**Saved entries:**
......

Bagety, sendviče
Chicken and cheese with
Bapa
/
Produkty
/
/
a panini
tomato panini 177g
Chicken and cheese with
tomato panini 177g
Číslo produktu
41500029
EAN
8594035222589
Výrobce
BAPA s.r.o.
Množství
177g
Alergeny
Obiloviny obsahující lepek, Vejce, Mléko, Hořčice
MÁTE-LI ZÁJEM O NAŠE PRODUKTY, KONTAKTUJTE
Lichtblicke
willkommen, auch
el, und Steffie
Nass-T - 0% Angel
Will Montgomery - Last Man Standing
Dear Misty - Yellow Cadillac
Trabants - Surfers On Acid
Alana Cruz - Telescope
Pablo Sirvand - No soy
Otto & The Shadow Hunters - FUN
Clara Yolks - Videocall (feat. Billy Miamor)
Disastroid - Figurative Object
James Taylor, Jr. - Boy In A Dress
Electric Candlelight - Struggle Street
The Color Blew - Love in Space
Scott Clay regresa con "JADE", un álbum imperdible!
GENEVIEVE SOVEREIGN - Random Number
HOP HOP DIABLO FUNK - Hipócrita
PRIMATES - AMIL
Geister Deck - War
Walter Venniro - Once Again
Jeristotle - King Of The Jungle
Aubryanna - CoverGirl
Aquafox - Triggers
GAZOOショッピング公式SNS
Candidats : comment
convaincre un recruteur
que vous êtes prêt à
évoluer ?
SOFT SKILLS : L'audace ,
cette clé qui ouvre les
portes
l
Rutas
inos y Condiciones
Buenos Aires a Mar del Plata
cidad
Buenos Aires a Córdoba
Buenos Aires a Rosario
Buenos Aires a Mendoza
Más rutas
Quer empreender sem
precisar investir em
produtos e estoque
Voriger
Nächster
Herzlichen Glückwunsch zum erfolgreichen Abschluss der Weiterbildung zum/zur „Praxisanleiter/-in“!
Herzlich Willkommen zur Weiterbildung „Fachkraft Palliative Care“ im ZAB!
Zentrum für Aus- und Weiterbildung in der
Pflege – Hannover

......

Nothing in the records may be left out; reproduce them exactly.

**Final answer:**
Bagety, sendviče
Chicken and cheese with
Bapa
/
Produkty
/
/
a panini
tomato panini 177g
Chicken and cheese with
tomato panini 177g
Číslo produktu
41500029
EAN
8594035222589
Výrobce
BAPA s.r.o.
Množství
177g
Alergeny
Obiloviny obsahující lepek, Vejce, Mléko, Hořčice
MÁTE-LI ZÁJEM O NAŠE PRODUKTY, KONTAKTUJTE
Lichtblicke
willkommen, auch
el, und Steffie
Nass-T - 0% Angel
Will Montgomery - Last Man Standing
Dear Misty - Yellow Cadillac
Trabants - Surfers On Acid
Alana Cruz - Telescope
Pablo Sirvand - No soy
Otto & The Shadow Hunters - FUN
Clara Yolks - Videocall (feat. Billy Miamor)
Disastroid - Figurative Object
James Taylor, Jr. - Boy In A Dress
Electric Candlelight - Struggle Street
The Color Blew - Love in Space
Scott Clay regresa con "JADE", un álbum imperdible!
GENEVIEVE SOVEREIGN - Random Number
HOP HOP DIABLO FUNK - Hipócrita
PRIMATES - AMIL
Geister Deck - War
Walter Venniro - Once Again
Jeristotle - King Of The Jungle
Aubryanna - CoverGirl
Aquafox - Triggers
GAZOOショッピング公式SNS
Candidats : comment
convaincre un recruteur
que vous êtes prêt à
évoluer ?
SOFT SKILLS : L'audace ,
cette clé qui ouvre les
portes
l
Rutas
inos y Condiciones
Buenos Aires a Mar del Plata
cidad
Buenos Aires a Córdoba
Buenos Aires a Rosario
Buenos Aires a Mendoza
Más rutas
Quer empreender sem
precisar investir em
produtos e estoque
Voriger
Nächster
Herzlichen Glückwunsch zum erfolgreichen Abschluss der Weiterbildung zum/zur „Praxisanleiter/-in“!
Herzlich Willkommen zur Weiterbildung „Fachkraft Palliative Care“ im ZAB!
Zentrum für Aus- und Weiterbildung in der
Pflege – Hannover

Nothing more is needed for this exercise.